Anyway, I guess that's where my head is now. But I do love this play. It's got some real poetry to it. I'm going to get it in shape for a competition coming up later this month.

Friday, September 08, 2006

Spoke too soon

I'm on hold now for one of those jobs I said in my previous post that I didn't get. Crossing my toes ...

In other news, I've overhauled my performance resume. For the past couple of years I just kept cramming more and more onto the page (because I've been doing more and more). In fact, it was only this year that I'd accumulated enough credits to actually have to start taking something off for every new thing I added. Even so, I'd reduced the font size all the way down to 7.5 and the line spacing to zero.

So when Erica Daniels called my resume a "disaster" in my acting class, I felt it was finally time to take a step I'd been resisting -- creating separate resumes for stage and on-camera work. As she said, the theatre people don't care about my on-camera work, which is likely true. On the other hand, the commercial casters do like to see that you've done stage work, especially improv, which I think lends you some extra credibility. I'm still thinking of having one comprehensive web-only version, but updating three resumes (and I update at least once or twice a month) could become a real chore. Especially for the poor girl who actually makes all these changes on my website ...

Tuesday, September 05, 2006


So I guess I'll be playing Scrooge for the upcoming holiday season. Not something I ever pictured myself doing, but this is a different kind of Christmas Carol. It's a Dickens parody, involving multiple characters from several of his works.

My reading was a little odd -- the first thought that jumped in my head from the script was "Dick Cheney." After all, who's a bigger scrooge than dead-eye Dick? So that's how I did it, as Cheney. Actually, I don't do impressions, I do impressions of impressions. So this was my impression of Darrell Hammond doing Dick Cheney. It hurt my throat. Anyway, I guess it worked. More details to come.

So to be cast again in theatre is good. August was a huge month for auditions -- 18 in all (a lot for me) -- and I was figuring something would pan out. In fact, I was feeling less than great about it all until I tallied things.

I had 5 theatre auditions, resulting in 2 callback auditions and 2 offers of roles (one of which I didn't take). And two of those were general season auditions, so sometimes you might hear from them months later. Then I had 7 auditions for commercial/industrial jobs, resulting in 1 callback and 1 job (the Miller industrial). For film, I had 3 auditions resulting in 1 gig, which we're shooting next week.

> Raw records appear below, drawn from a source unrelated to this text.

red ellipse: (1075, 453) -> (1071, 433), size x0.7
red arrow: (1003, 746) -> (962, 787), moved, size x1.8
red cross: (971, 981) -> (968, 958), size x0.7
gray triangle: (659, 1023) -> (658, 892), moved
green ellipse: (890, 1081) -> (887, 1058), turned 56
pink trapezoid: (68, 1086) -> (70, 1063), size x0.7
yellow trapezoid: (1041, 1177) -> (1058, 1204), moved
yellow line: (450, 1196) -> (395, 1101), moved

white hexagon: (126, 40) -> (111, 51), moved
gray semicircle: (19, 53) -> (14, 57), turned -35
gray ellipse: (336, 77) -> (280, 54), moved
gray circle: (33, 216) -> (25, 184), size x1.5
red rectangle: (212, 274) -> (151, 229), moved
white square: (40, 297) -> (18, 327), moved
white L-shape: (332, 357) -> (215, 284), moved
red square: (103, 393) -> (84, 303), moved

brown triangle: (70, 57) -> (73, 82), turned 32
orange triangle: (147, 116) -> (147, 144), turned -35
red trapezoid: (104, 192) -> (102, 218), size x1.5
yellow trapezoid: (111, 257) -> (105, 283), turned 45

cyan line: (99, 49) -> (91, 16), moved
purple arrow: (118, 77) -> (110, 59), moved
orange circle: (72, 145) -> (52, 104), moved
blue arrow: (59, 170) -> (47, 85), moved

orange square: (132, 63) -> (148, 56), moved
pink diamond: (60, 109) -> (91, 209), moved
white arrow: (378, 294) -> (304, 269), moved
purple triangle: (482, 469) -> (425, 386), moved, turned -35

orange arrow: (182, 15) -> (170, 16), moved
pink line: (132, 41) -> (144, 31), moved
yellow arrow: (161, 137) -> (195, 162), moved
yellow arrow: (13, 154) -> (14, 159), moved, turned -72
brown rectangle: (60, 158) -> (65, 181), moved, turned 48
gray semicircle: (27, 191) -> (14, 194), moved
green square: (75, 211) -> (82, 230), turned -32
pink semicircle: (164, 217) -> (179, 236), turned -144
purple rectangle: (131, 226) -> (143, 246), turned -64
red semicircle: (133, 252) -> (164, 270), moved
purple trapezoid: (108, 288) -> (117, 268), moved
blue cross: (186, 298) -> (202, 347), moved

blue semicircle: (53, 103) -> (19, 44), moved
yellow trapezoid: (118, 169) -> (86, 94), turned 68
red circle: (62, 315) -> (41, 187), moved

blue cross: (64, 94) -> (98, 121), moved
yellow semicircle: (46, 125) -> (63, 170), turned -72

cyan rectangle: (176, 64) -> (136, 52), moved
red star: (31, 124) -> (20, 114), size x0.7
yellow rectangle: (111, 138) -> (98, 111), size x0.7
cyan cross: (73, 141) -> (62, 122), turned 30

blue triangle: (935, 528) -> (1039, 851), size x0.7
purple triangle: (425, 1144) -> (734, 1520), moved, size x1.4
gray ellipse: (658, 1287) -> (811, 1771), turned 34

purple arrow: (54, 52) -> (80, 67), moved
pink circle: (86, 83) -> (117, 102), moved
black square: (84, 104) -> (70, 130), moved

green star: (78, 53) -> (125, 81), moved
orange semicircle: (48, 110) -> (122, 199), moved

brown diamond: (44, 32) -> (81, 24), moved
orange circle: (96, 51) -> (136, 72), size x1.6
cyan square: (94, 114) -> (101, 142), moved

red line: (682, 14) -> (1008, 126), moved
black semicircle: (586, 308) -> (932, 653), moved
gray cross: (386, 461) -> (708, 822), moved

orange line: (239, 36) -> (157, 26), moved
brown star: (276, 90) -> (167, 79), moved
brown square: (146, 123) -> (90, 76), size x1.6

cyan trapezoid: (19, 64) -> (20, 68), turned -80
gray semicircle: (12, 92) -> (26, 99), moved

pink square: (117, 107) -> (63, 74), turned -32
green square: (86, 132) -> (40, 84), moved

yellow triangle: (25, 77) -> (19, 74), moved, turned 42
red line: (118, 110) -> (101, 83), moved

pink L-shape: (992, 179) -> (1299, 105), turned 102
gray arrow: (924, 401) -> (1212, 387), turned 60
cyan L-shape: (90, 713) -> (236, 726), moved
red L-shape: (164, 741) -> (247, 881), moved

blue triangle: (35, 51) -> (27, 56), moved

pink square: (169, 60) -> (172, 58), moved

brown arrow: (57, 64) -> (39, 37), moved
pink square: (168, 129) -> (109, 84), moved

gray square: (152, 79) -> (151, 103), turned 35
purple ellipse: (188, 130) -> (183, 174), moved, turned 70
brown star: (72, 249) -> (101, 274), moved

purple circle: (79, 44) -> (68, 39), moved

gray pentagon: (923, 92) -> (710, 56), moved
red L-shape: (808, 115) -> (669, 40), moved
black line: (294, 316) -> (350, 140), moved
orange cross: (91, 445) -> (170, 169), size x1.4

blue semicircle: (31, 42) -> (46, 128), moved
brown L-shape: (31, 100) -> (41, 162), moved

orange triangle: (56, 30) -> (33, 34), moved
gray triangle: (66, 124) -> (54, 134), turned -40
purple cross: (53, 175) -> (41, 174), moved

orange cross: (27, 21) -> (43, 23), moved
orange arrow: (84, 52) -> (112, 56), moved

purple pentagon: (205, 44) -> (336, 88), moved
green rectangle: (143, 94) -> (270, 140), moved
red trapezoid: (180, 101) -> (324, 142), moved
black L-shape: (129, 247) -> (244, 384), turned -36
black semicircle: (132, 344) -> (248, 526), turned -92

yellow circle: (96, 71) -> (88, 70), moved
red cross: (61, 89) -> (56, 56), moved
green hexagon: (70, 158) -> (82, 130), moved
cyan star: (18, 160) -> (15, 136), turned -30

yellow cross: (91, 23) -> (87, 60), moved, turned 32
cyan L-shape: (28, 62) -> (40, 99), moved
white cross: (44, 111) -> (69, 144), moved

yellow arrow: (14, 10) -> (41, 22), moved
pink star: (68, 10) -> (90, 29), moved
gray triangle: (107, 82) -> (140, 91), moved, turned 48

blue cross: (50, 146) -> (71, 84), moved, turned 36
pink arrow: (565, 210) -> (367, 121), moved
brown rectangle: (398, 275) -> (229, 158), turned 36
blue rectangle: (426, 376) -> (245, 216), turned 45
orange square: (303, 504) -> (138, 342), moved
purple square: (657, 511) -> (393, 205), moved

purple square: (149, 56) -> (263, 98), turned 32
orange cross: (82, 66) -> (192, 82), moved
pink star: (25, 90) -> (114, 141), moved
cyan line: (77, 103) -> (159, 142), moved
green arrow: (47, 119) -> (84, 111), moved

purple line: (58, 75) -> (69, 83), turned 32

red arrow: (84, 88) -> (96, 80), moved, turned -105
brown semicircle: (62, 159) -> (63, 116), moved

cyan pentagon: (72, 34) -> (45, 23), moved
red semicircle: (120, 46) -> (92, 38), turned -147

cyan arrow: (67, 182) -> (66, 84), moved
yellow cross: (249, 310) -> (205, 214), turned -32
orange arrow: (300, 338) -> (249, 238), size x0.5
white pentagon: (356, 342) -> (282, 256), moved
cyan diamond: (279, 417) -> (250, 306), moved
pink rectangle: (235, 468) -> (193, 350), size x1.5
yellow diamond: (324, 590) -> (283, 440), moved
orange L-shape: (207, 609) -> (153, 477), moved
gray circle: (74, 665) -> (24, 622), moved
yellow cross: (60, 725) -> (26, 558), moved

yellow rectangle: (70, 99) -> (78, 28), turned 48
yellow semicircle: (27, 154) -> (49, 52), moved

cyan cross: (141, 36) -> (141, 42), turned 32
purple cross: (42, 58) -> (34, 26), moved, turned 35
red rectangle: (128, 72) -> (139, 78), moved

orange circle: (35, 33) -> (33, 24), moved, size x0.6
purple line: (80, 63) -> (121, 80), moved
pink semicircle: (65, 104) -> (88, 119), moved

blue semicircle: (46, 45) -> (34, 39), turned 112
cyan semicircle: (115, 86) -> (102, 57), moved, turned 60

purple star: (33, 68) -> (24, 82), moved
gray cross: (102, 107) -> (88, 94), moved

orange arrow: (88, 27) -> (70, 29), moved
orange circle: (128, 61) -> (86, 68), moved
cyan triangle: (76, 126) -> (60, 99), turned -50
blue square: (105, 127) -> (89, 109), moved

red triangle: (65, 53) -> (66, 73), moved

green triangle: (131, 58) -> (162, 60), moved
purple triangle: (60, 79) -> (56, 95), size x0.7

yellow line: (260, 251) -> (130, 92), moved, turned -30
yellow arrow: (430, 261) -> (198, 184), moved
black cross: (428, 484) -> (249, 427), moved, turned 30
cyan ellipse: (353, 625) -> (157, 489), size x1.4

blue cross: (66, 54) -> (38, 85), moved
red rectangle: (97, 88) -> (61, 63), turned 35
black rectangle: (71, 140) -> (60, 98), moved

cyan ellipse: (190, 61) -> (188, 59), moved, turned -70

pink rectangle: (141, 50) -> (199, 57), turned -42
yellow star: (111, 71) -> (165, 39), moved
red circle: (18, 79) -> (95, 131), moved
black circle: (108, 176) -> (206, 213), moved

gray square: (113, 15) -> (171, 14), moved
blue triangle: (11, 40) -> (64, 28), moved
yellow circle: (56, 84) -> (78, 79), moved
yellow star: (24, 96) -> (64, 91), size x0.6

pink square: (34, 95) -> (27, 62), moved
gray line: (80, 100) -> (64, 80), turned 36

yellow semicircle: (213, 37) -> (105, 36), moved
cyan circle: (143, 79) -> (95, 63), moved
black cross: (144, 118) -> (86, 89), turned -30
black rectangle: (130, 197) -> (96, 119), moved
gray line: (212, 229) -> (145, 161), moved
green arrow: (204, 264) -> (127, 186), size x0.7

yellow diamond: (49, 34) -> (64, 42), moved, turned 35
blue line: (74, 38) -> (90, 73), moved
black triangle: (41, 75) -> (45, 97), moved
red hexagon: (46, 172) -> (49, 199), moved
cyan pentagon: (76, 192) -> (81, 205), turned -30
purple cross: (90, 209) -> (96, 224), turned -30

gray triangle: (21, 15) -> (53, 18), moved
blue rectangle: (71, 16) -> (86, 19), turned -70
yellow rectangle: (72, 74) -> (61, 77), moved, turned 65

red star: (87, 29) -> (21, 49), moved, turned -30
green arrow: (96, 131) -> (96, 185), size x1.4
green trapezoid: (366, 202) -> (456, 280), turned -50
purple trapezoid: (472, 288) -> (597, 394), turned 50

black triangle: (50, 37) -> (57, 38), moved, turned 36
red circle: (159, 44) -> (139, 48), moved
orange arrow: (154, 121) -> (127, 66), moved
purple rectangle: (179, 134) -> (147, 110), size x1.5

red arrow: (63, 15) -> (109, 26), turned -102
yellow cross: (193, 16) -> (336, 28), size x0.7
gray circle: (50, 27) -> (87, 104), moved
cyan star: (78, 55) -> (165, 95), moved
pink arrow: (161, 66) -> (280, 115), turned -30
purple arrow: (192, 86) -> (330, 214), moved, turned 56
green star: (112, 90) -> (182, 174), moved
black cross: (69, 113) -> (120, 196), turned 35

That all sounds really good, and I'm happy to be doing the things I'm doing. But if, say, the multi-part national commercial for Dell worked out or if the Goodman wanted to cast me, I suppose it would be possible to be even happier. Or the film that's shooting in Northern Michigan at the height of fall. That would have been like a vacation.

So. Scrooge. I see bad wigs in my future.

Friday, September 01, 2006

Sweet Shoot

Just got back from 24 hours in scenic Milwaukee for a video shoot. (Note: though it may look like an appealing idea to dine by the river there, it actually smells. Quite bad. Maybe I just caught it on a bad fish-kill day.)

Anyway, it's just SO nice to work with a crew that's efficient (no sitting around wasting time, no cooling your heels for 2-3 hours after your call time), a client that's reasonable (able to make quick decisions, not micromanaging and second-guessing and not doing it by committee) and a cast that's fun and easygoing (sometimes on these one-day things you don't get to know people very well and everyone's got their "game face" on -- "I'm a pro, and here are all my marvelously impressive credentials to prove it").

It was fun being back at Miller Brewing in a different capacity, after years of them being a client for my jobby-job. The people there are great. And it's doubly fun drinking actual beer during a shoot, once I learned taking actual drinks (as opposed to the "stage kiss" style fake sips I was doing) was not only encouraged but required. I was a customer in a bar who was by turns loquacious, combative and inquisitive. In the sole casting miscue, someone else played the drunk. (It was a training video for servers.)